Krieg und Sanktionen haben auch für das Handwerk folgen

Der Krieg in der Ukrainie schlägt auch auf das Handwerk durch

Kreishandwerksmeister Martin Bauermeister sieht in der aktuellen Lage aber auch eine Chance. Im Gespräch mit einem Journalisten schätzte er die Lage ein.

Helmstedt. Der Krieg in der Ukraine, die Sanktionen gegen Russland – Laut einer Umfrage, die der Zentralverband des Deutschen Handwerks (ZDH) unter den Handwerksbetrieben in Deutschland durchgeführt hat, ist jeder dritte Handwerksbetrieb durch den Krieg und/oder die Saktionen in seiner Geschäftsausübung behindert. Zu den besonders betroffenen Bereichen gehören demnach unter anderem das Bau- und Ausbaugewerbe, Kreativhandwerk, Denkmalpflege, metallverarbeitendes Gewerbe, das Lebensmittelhandwerk und energieintensive Betriebe. Einige wenige Betriebe seien gar in der Existenz bedroht. Ganz so dramatisch ist die Lage im Landkreis Helmstedt offenbar noch nicht, wie Kreishandwerksmeister Martin Bauermeister in einem Gespräch erklärte. Gleichwohl sieht er Probleme auf mehreren Ebenen.

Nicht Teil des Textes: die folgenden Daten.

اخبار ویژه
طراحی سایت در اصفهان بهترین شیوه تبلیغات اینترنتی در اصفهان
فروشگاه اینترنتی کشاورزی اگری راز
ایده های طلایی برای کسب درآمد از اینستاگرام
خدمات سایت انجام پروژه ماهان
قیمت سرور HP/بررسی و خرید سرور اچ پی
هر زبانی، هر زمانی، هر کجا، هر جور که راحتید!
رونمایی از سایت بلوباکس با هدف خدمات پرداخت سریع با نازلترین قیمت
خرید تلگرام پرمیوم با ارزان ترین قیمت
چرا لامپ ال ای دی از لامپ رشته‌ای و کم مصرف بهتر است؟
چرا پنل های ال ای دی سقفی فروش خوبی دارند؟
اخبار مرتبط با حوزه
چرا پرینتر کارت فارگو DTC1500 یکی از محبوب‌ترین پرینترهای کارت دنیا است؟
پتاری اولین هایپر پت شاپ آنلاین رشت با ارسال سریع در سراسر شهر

Herr Bauermeister: Welche Auswirkungen des Krieges und der Sanktionen sind für Handwerksbetriebe bereits spürbar?

„Jeder Privatmann merkt es derzeit im Geldbeutel, etwa beim Tanken. Auch die Preise in den Geschäften haben ja angezogen, wenngleich ich das nicht vollständig auf den Krieg oder die Sanktionen schieben würde.“

Wie meinen Sie das?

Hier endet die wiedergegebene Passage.